Qu’est-ce que la prohibition américaine?

prohibition

Pierre-Olivier Bussières

La Prohibition américaine, qui s’est déroulée de 1920 à 1933, a été une période marquée par des conséquences dramatiques et imprévues. Crime organisé, empoisonnement, corruption au plus haut niveau, années folles, émancipation inattendue et bien d’autres événements se sont mélangés dans un cocktail surréaliste de moralisme aigu et de violence extrême. Mais comment en sommes-nous arrivés là ?
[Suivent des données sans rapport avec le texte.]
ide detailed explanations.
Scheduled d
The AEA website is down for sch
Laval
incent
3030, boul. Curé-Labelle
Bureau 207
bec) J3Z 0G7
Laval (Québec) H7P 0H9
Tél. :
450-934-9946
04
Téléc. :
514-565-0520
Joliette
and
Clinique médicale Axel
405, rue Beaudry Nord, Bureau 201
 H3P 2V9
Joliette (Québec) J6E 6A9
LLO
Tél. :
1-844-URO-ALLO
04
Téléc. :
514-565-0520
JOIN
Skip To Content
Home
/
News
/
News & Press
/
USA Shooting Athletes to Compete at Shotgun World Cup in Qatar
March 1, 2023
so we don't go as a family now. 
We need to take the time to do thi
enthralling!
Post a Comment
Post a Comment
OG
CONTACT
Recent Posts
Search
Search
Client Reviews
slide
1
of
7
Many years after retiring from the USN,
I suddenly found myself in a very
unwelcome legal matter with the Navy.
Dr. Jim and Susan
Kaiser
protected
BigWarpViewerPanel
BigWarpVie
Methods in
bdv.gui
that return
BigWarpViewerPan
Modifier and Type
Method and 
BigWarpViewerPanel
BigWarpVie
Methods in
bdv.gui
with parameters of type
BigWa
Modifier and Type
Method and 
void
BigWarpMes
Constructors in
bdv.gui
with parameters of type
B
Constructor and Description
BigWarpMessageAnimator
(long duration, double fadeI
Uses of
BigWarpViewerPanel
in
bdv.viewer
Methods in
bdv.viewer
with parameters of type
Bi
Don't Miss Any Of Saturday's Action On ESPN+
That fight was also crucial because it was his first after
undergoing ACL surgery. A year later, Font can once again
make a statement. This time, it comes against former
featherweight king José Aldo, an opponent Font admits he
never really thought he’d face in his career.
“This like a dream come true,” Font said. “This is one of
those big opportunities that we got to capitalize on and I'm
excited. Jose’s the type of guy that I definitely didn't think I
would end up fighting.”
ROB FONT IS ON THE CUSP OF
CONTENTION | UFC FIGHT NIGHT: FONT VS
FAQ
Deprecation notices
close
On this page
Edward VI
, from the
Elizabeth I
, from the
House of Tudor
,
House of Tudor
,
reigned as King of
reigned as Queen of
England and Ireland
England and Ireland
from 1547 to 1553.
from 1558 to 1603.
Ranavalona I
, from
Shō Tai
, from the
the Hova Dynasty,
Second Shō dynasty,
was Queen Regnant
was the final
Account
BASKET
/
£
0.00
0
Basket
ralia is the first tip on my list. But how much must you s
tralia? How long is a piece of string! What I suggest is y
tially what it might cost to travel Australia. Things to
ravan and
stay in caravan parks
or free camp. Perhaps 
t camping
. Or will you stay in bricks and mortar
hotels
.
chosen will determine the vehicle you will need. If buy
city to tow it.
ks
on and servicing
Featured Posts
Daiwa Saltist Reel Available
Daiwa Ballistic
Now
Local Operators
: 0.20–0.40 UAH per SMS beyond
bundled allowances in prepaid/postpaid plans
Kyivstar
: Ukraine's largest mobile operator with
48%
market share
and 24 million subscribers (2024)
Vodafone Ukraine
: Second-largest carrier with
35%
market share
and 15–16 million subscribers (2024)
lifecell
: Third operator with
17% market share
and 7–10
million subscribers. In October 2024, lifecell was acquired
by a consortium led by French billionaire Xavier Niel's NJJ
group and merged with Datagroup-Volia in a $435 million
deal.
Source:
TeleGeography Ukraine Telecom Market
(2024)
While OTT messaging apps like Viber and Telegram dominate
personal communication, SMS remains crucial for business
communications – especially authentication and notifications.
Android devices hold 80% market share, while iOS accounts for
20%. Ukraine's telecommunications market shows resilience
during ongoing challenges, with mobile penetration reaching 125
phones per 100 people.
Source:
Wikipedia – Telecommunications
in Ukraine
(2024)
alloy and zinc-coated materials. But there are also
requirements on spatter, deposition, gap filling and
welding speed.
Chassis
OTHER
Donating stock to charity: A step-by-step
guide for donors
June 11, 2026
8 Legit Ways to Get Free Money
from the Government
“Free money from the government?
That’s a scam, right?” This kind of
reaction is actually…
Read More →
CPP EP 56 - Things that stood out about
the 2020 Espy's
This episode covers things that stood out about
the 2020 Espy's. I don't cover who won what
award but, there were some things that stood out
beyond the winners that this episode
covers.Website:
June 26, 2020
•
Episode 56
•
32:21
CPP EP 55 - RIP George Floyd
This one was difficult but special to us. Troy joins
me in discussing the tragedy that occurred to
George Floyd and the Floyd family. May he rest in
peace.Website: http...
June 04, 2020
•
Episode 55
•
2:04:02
Quelles sont les origines de la prohibition?

Au début du XXe siècle, l’alcool coulait à flots dans les cabarets, les cafés, les bars, les pubs et les hôtels. Les pires institutions, surtout aux États-Unis, sont les fameux saloons, qui rappellent les westerns américains. Les saloons sont au cœur de la vie urbaine : on en comptait pas moins de 300 000 vers 1890. Bureaux de poste, toilettes, babillards de l’emploi, restauration rapide : les saloons offrent mille et un services aux travailleurs qui n’ont pas les moyens de s’offrir mieux. Ce sont aussi de véritables siphons financiers.

Beaucoup sont à la fois des bordels et des casinos. Les conditions économiques obligent de nombreux travailleurs à les fréquenter. Les ouvriers gagnent des salaires de misère, mais les saloons leur offrent un déjeuner gratuit. L’ivresse nationale américaine n’a jamais été aussi féroce, atteignant le record mondial de 7 gallons d’alcool par an et par tête de pipe, même en tenant compte des abstinents.

Naturellement, cette ivresse sans limite provoque des dégâts effroyables. De nombreux maris battent leur femme, dilapident les économies de la famille en une seule nuit ou meurent tout simplement de la gueule de bois. L’Amérique commence à avoir mal à la tête. Dès lors, plusieurs mouvements de tempérance voient le jour, rassemblant un cocktail de groupes aux motivations différentes mais convergentes.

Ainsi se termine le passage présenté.